[Saved data entries]
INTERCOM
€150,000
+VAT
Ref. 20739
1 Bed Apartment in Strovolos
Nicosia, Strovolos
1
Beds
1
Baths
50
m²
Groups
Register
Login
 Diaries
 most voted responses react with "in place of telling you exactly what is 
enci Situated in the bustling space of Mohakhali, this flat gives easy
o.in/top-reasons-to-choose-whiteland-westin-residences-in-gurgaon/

- [WHAT NEEDS TO BE DONE]
Would you restate each of the entries word for word?

- [EXPECTED ANSWER]
INTERCOM
€150,000
+VAT
Ref. 20739
1 Bed Apartment in Strovolos
Nicosia, Strovolos
1
Beds
1
Baths
50
m²
Groups
Register
Login
 Diaries
 most voted responses react with "in place of telling you exactly what is 
enci Situated in the bustling space of Mohakhali, this flat gives easy
o.in/top-reasons-to-choose-whiteland-westin-residences-in-gurgaon/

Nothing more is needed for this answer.